El plan era sencillo. Todo cuadraba en mi esquema mental como el encaje de bolillos que nunca he sabido hacer. Cuando La Primera llegó del colegio le endiñé la ensalada sin darle tiempo a quejarse por todos y cada uno de los ingredientes; empezando siempre por los verdes.
Hechos los deberes con el yugo del helado prometido planeando sobre los pájaros que habitan la cabeza de mi primogénita, nos dirigimos sin más dilación a recoger a las que nos faltaban. Tras las cavilaciones pertinentes para ver quién se sienta en la silla de quién, a quién le toca mirar para atrás y a quién darle coba a La Cuarta, conseguimos ponernos en marcha sin que mi sistólica rebasara los dieciséis puntos. Un logro.
Se durmieron en el trayecto lo que me hizo temer un desembarco con llantos a coro. Pero no, ante la inminencia del cambio de look, se despertaron con un buen humor desconocido. La Cuarta tuvo el detalle de seguir durmiendo hasta terminada la sesión de peluquería. En la peluquería en sí vivimos un momento de amor y compañía mientras mis niñas se dejaban cortar el pelo como buenas esclavas de su apariencia que son y yo me deshacía en carantoñas con la que estuviera libre en cada momento.

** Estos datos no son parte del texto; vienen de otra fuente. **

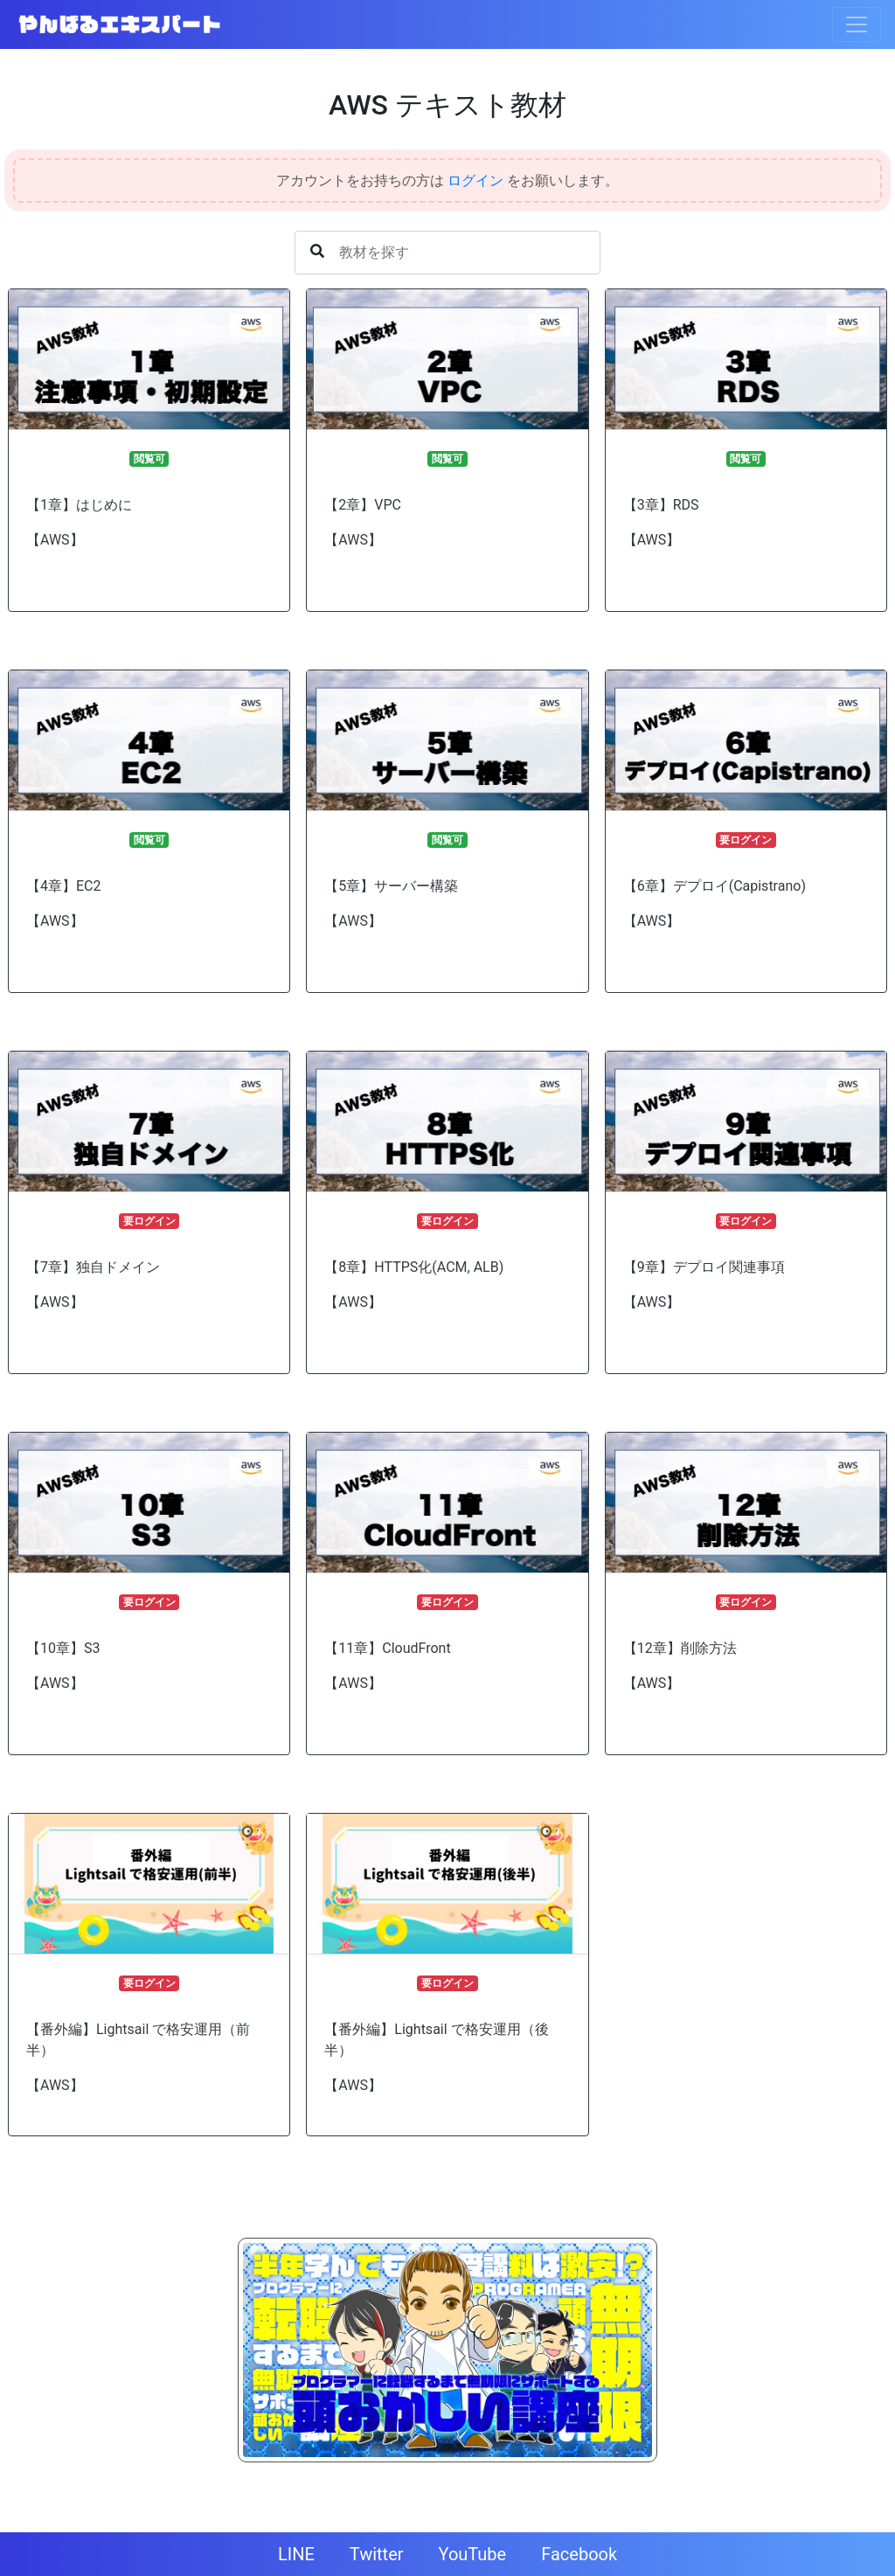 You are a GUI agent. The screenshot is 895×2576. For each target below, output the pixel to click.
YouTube (473, 2554)
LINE (296, 2554)
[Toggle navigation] (856, 24)
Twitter (377, 2554)
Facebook (579, 2554)
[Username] (447, 252)
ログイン (475, 180) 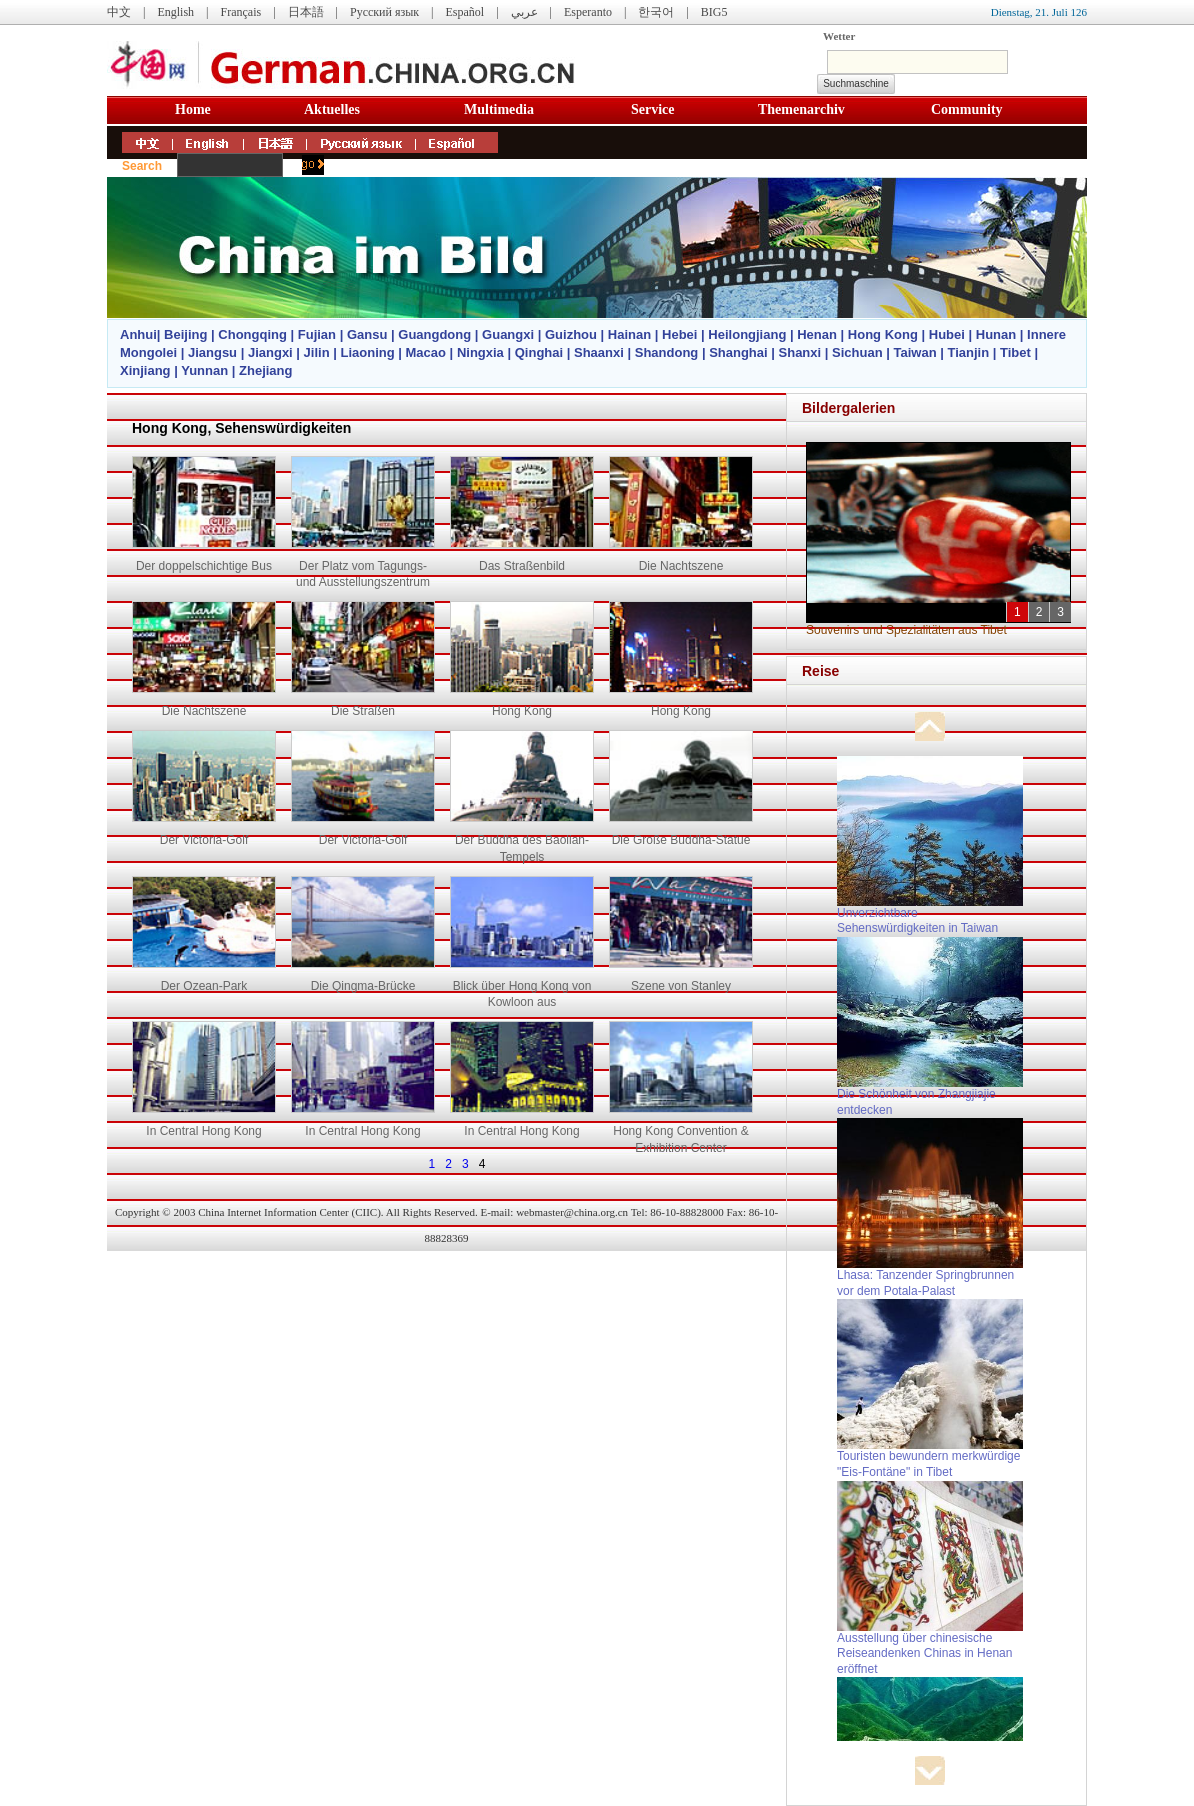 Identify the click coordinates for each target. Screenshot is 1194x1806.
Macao (426, 352)
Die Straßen (363, 711)
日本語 (306, 12)
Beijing (185, 334)
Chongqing (252, 334)
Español (465, 12)
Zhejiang (265, 370)
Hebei (679, 334)
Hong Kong (883, 334)
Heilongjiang (747, 334)
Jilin (317, 352)
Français (240, 12)
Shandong (667, 352)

De la peluquería enfilamos hacia la heladería cuyo helado de limón con albahaca me quita el sueño. Allí, según el plan milimétricamente trazado, nos encontramos con una amiga y sus tres retoños y conseguimos pedir helados para siete criaturas sin morir en el intento. Visto que la acera se nos quedaba algo angosta pusimos rumbo a un parque cercano.
Al llegar se nos desparramaron los niños y, nosotras que tenemos los ovarios bien curtidos, nos dimos al noble arte de rajar sin cesar mientras dos escalaban al tejado de una caseta, La Cuarta se empeñaba en subir el tobogán en lugar de bajarlo y La Tercera alternaba entre comerse la arena y tirársela en los ojos. Como no podía ser menos pronto descubrieron la atracción estrella del citado parque: la fuente de barro. Han leído bien: Fuente-de-barro.

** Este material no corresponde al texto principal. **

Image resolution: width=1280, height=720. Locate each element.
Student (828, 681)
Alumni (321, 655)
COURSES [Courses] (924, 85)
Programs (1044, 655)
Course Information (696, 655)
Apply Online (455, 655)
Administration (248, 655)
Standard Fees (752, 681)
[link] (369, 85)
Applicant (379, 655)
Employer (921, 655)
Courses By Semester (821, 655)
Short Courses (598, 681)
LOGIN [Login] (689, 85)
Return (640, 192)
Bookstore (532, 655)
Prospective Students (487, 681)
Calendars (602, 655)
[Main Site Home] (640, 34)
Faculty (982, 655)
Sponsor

Como su propio nombre indica se trata de una fuente cuyo agua discurre sobre una suerte de canalones hasta desembocar en la arena misma del parque para que, consumado el mejunje, los niños puedan jugar con el barro a sus anchas. Para los alemanes esto es una faceta fundamental en la formación de sus hijos como guarros de bien.
Como además mi amiga y yo somos tan veteranas que nos hemos entregado por completo a la desidia, no teníamos entre las dos ni una mísera toallita ni un mal kleenex. Nos fuimos de allí con el barro, los mocos y la arena puesta.
Entre pitos y flautas se nos había hecho la hora de cenar. Sólo de imaginarme llegando a casa con las cuatro dormidas y tener que ponerme a hacer la cena y a luchar una batalla perdida de antemano se me erizó hasta la barba que no tengo. Ni hablar del peluquín. Con las mismas me personé en un restaurante de las inmediaciones y me dispuse a cenar en amor y compañía con mis hijas.
A estas alturas el pañal de La Cuarta pesaba más que ella misma y emanaba un tufillo que no le hacía sombra a su cara de deshollinador. Con las manos negras, por no tener que atravesar el local y amargarles la cena a la congregación de nonagenarios que allí había, dimos buena cuenta de varias pizzas. Entre tanto, varios tenedores acabaron en el suelo pero no tuve el cuajo de pedir que los cambiaran a sabiendas de que la mierda que pudiera haber la habíamos traído nosotras. Y oigan, la pizza con arena sabe a gloria.
Con el buche lleno y el corazón contento nos volvimos a casa, las lavé mal que bien y cayeron rendidas después de lo que a todas luces fue un gran día.
Por eso, cuando leo por ahí que hay un debate nacional para sustituir la arena de los parques por un suelo de goma de lo más artificial que existe, me pregunto qué será lo siguiente ¿llevar a los niños al parque con guantes de látex?